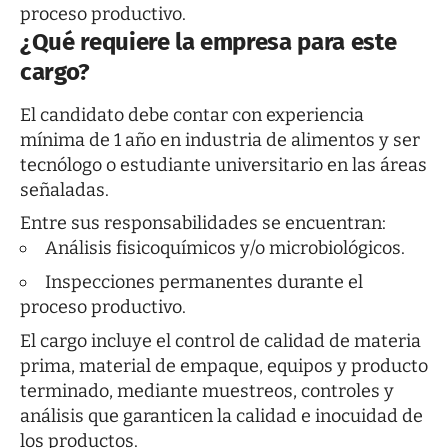
proceso productivo.
¿Qué requiere la empresa para este
cargo?
El candidato debe contar con experiencia
mínima de 1 año en industria de alimentos y ser
tecnólogo o estudiante universitario en las áreas
señaladas.
Entre sus responsabilidades se encuentran:
Análisis fisicoquímicos y/o microbiológicos.
Inspecciones permanentes durante el
proceso productivo.
El cargo incluye el control de calidad de materia
prima, material de empaque, equipos y producto
terminado, mediante muestreos, controles y
análisis que garanticen la calidad e inocuidad de
los productos.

----------

Of all the lines above, tally those with the word "calidad". Write the total only.

*Solution below*: 2